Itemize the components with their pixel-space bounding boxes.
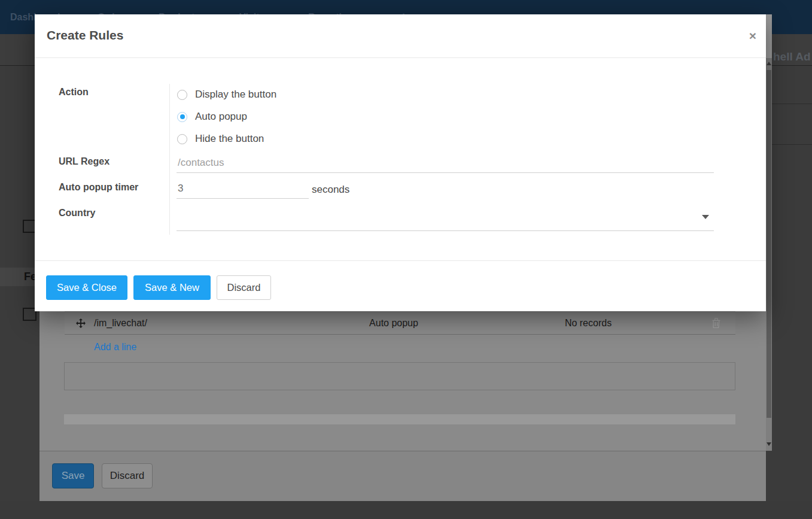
timer-label: Auto popup timer bbox=[59, 182, 138, 193]
scroll-down-arrow-icon[interactable] bbox=[767, 442, 771, 446]
scroll-up-arrow-icon[interactable] bbox=[767, 62, 771, 65]
radio-option-1[interactable]: Auto popup bbox=[177, 110, 247, 124]
discard-button[interactable]: Discard bbox=[102, 463, 153, 488]
country-label: Country bbox=[59, 208, 95, 218]
create-rules-modal: Create Rules × Action Display the button… bbox=[35, 14, 766, 311]
field-separator bbox=[169, 84, 170, 235]
chevron-down-icon bbox=[702, 215, 709, 219]
row-url-regex: /im_livechat/ bbox=[94, 312, 147, 334]
add-line-link[interactable]: Add a line bbox=[94, 342, 136, 353]
url-regex-label: URL Regex bbox=[59, 156, 110, 167]
save-and-new-button[interactable]: Save & New bbox=[133, 275, 211, 300]
scrollbar-thumb[interactable] bbox=[767, 70, 771, 418]
discard-button[interactable]: Discard bbox=[217, 275, 271, 300]
radio-icon bbox=[177, 134, 187, 144]
delete-row-button[interactable] bbox=[712, 312, 720, 334]
close-icon: × bbox=[749, 29, 756, 43]
background-footer: Save Discard bbox=[39, 451, 766, 501]
save-button[interactable]: Save bbox=[52, 463, 94, 488]
table-row[interactable]: /im_livechat/ Auto popup No records bbox=[65, 311, 735, 335]
empty-table-row bbox=[64, 362, 735, 390]
radio-option-2[interactable]: Hide the button bbox=[177, 132, 264, 146]
radio-label: Auto popup bbox=[195, 111, 247, 123]
radio-icon bbox=[177, 90, 187, 100]
country-select[interactable] bbox=[177, 205, 714, 231]
radio-label: Display the button bbox=[195, 89, 276, 101]
row-country: No records bbox=[501, 312, 675, 334]
move-icon bbox=[76, 318, 86, 328]
vertical-scrollbar[interactable] bbox=[766, 14, 772, 451]
modal-title: Create Rules bbox=[47, 28, 123, 43]
screen: Dashboard Orders Products Visitors Repor… bbox=[0, 0, 812, 519]
trash-icon bbox=[712, 318, 720, 328]
close-button[interactable]: × bbox=[743, 26, 762, 45]
row-action: Auto popup bbox=[304, 312, 483, 334]
radio-label: Hide the button bbox=[195, 133, 264, 145]
url-regex-input[interactable] bbox=[177, 157, 714, 173]
auto-popup-timer-input[interactable] bbox=[177, 183, 309, 199]
modal-footer: Save & Close Save & New Discard bbox=[35, 260, 766, 311]
modal-header: Create Rules × bbox=[35, 14, 766, 58]
save-and-close-button[interactable]: Save & Close bbox=[46, 275, 127, 300]
timer-suffix: seconds bbox=[312, 184, 349, 196]
page-bottom bbox=[0, 501, 812, 519]
divider bbox=[772, 144, 812, 145]
divider bbox=[772, 104, 812, 104]
drag-handle[interactable] bbox=[76, 312, 86, 334]
radio-option-0[interactable]: Display the button bbox=[177, 87, 276, 102]
action-label: Action bbox=[59, 87, 89, 98]
scrollbar-track bbox=[766, 14, 772, 58]
radio-icon bbox=[177, 112, 187, 122]
highlight-band bbox=[64, 414, 735, 424]
user-name-fragment: hell Ad bbox=[773, 50, 812, 63]
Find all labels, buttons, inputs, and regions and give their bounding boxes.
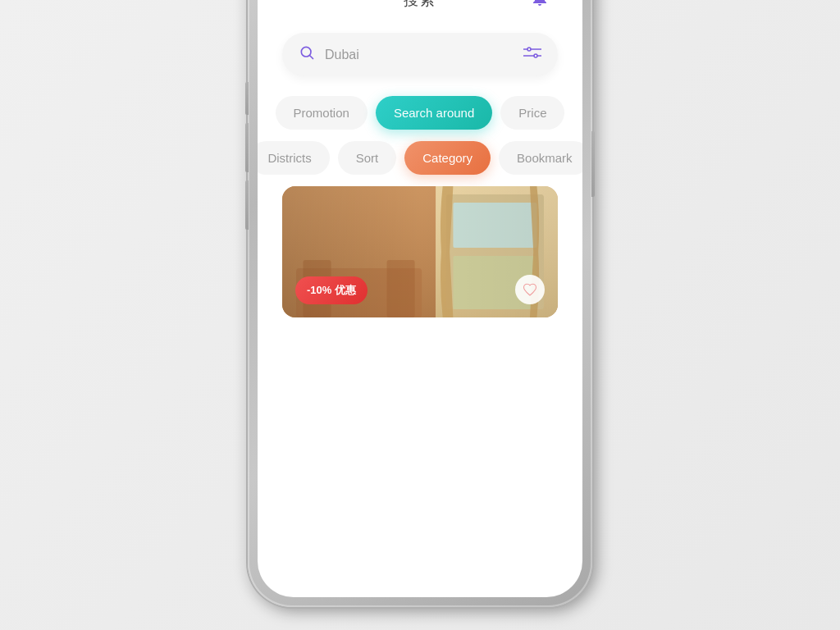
- filter-row-2: DistrictsSortCategoryBookmark: [274, 141, 566, 175]
- discount-badge: -10% 优惠: [295, 276, 368, 304]
- page-title: 搜索: [404, 0, 436, 10]
- app-content: 搜索 Dubai: [258, 0, 582, 317]
- volume-down-button[interactable]: [245, 123, 249, 172]
- notification-bell-icon[interactable]: [530, 0, 550, 12]
- filter-chip-sort[interactable]: Sort: [338, 141, 397, 175]
- svg-rect-12: [453, 203, 536, 248]
- filter-chip-category[interactable]: Category: [404, 141, 491, 175]
- phone-shell: 9:41: [248, 0, 592, 607]
- phone-screen: 9:41: [258, 0, 582, 597]
- search-bar[interactable]: Dubai: [282, 33, 558, 76]
- search-icon: [299, 44, 315, 65]
- power-button[interactable]: [591, 131, 595, 197]
- app-header: 搜索: [274, 0, 566, 20]
- property-card: -10% 优惠: [282, 186, 558, 317]
- filter-chip-promotion[interactable]: Promotion: [276, 96, 368, 130]
- filter-icon[interactable]: [523, 45, 541, 64]
- volume-up-button[interactable]: [245, 82, 249, 115]
- svg-rect-16: [387, 260, 415, 317]
- scene: 9:41: [0, 0, 840, 630]
- filter-chip-price[interactable]: Price: [500, 96, 564, 130]
- filter-chip-search-around[interactable]: Search around: [376, 96, 492, 130]
- filter-chip-districts[interactable]: Districts: [258, 141, 330, 175]
- filter-row-1: PromotionSearch aroundPrice: [274, 96, 566, 130]
- silent-button[interactable]: [245, 180, 249, 230]
- search-input[interactable]: Dubai: [325, 48, 523, 62]
- favorite-button[interactable]: [515, 275, 545, 304]
- filter-chip-bookmark[interactable]: Bookmark: [499, 141, 582, 175]
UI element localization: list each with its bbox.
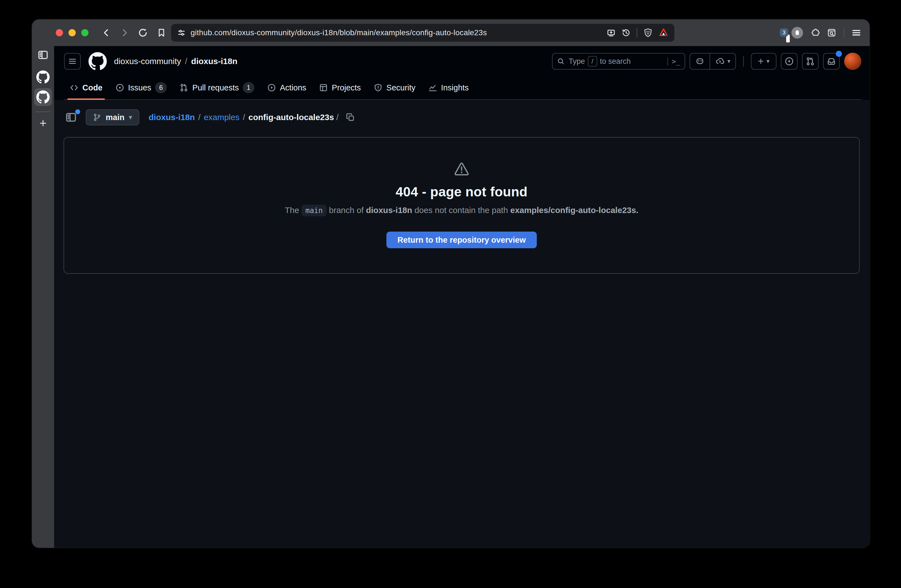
window-controls	[56, 29, 89, 36]
tab-pull-requests[interactable]: Pull requests 1	[175, 76, 259, 99]
copy-icon	[346, 113, 355, 122]
github-header: dioxus-community/dioxus-i18n Type / to s…	[54, 46, 870, 100]
repo-content: main ▾ dioxus-i18n/examples/config-auto-…	[54, 100, 870, 548]
404-title: 404 - page not found	[396, 184, 527, 200]
path-breadcrumb: dioxus-i18n/examples/config-auto-locale2…	[149, 112, 339, 122]
breadcrumb-dir-link[interactable]: examples	[204, 112, 239, 122]
pr-count-badge: 1	[243, 82, 254, 93]
plus-icon: +	[758, 56, 764, 67]
send-to-device-icon[interactable]	[607, 28, 616, 37]
repo-link[interactable]: dioxus-i18n	[191, 56, 237, 66]
forward-button[interactable]	[118, 27, 131, 39]
new-tab-button[interactable]: +	[39, 117, 47, 129]
alert-triangle-icon	[454, 161, 469, 176]
tab-insights[interactable]: Insights	[423, 76, 474, 99]
copilot-dropdown-button[interactable]: ▾	[710, 53, 736, 69]
toolbar-divider	[843, 28, 844, 37]
branch-selector-button[interactable]: main ▾	[86, 109, 139, 125]
bookmark-icon[interactable]	[157, 28, 166, 37]
tab-code[interactable]: Code	[65, 76, 108, 99]
close-window-button[interactable]	[56, 29, 63, 36]
forward-icon	[120, 28, 129, 37]
page-actions	[607, 28, 668, 37]
header-divider	[743, 56, 744, 67]
browser-menu-icon[interactable]	[851, 28, 861, 38]
breadcrumb-trailing-slash: /	[334, 112, 339, 122]
brave-rewards-icon[interactable]	[659, 28, 668, 37]
github-global-menu-button[interactable]	[64, 53, 81, 70]
search-placeholder-suffix: to search	[600, 57, 631, 66]
chevron-down-icon: ▾	[727, 58, 730, 64]
github-favicon	[36, 70, 50, 84]
reader-search-icon[interactable]	[827, 28, 836, 37]
minimize-window-button[interactable]	[69, 29, 76, 36]
return-to-repo-button[interactable]: Return to the repository overview	[387, 232, 537, 248]
404-message: The main branch of dioxus-i18n does not …	[285, 206, 639, 215]
extensions-puzzle-icon[interactable]	[810, 28, 820, 37]
path-separator: /	[195, 112, 204, 122]
search-input[interactable]: Type / to search >_	[552, 53, 685, 70]
browser-tab-github-1[interactable]	[36, 70, 50, 84]
copilot-cloud-icon	[715, 56, 725, 66]
github-favicon	[36, 90, 50, 104]
browser-window: github.com/dioxus-community/dioxus-i18n/…	[32, 19, 870, 548]
git-branch-icon	[93, 113, 101, 122]
sidebar-toggle-icon[interactable]	[37, 49, 48, 61]
repo-nav-tabs: Code Issues 6 Pull requests 1 Actio	[64, 76, 861, 100]
reload-icon	[138, 28, 148, 38]
github-logo[interactable]	[89, 52, 107, 70]
chevron-down-icon: ▾	[129, 114, 132, 120]
file-breadcrumb-row: main ▾ dioxus-i18n/examples/config-auto-…	[64, 109, 860, 125]
graph-icon	[428, 83, 437, 92]
branch-name: main	[106, 113, 125, 122]
user-avatar[interactable]	[844, 53, 861, 70]
file-tree-toggle-button[interactable]	[64, 110, 78, 125]
hamburger-icon	[68, 57, 77, 66]
breadcrumb-repo-link[interactable]: dioxus-i18n	[149, 112, 195, 122]
copy-path-button[interactable]	[346, 113, 355, 122]
command-palette-icon[interactable]: >_	[667, 58, 680, 66]
git-pull-request-icon	[806, 56, 815, 66]
branch-code-chip: main	[302, 205, 327, 216]
copilot-button-group: ▾	[690, 53, 736, 70]
tab-issues[interactable]: Issues 6	[111, 76, 172, 99]
your-issues-button[interactable]	[781, 53, 798, 70]
copilot-button[interactable]	[690, 53, 709, 69]
history-icon[interactable]	[622, 28, 631, 37]
chevron-down-icon: ▾	[767, 58, 770, 64]
zoom-window-button[interactable]	[81, 29, 89, 36]
reload-button[interactable]	[137, 27, 149, 39]
issue-opened-icon	[784, 56, 794, 66]
notification-dot	[836, 51, 842, 57]
tab-projects[interactable]: Projects	[314, 76, 366, 99]
project-table-icon	[319, 83, 328, 92]
tab-security[interactable]: Security	[369, 76, 421, 99]
site-settings-icon[interactable]	[177, 28, 186, 37]
brave-shield-icon[interactable]	[643, 28, 653, 37]
404-panel: 404 - page not found The main branch of …	[64, 137, 860, 274]
toolbar-extensions: 3	[784, 27, 861, 39]
breadcrumb-leaf: config-auto-locale23s	[249, 112, 334, 122]
issues-count-badge: 6	[155, 82, 167, 93]
git-pull-request-icon	[179, 83, 189, 92]
copilot-icon	[695, 56, 705, 66]
create-new-button[interactable]: + ▾	[751, 53, 776, 70]
org-link[interactable]: dioxus-community	[114, 56, 181, 66]
tab-actions[interactable]: Actions	[262, 76, 311, 99]
back-button[interactable]	[100, 27, 112, 39]
code-icon	[70, 83, 78, 92]
browser-tab-sidebar: +	[32, 46, 54, 548]
address-bar[interactable]: github.com/dioxus-community/dioxus-i18n/…	[171, 24, 674, 42]
your-pull-requests-button[interactable]	[802, 53, 818, 70]
url-text: github.com/dioxus-community/dioxus-i18n/…	[190, 28, 603, 37]
header-breadcrumb: dioxus-community/dioxus-i18n	[114, 56, 237, 66]
extension-badge: 3	[780, 28, 788, 37]
breadcrumb-separator: /	[181, 56, 191, 66]
slash-keycap: /	[588, 56, 597, 67]
inbox-icon	[827, 56, 836, 66]
browser-tab-github-2-active[interactable]	[34, 88, 52, 106]
file-tree-notification-dot	[75, 109, 80, 114]
path-separator: /	[239, 112, 248, 122]
file-tree-icon	[65, 111, 77, 123]
profile-extension-icon[interactable]	[792, 27, 803, 39]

##########

— HOW TO COMPLETE THIS TASK —
Across the data above, how many lines include the word "arrow"? Give only the count.

— PROBLEM SOLUTION —
2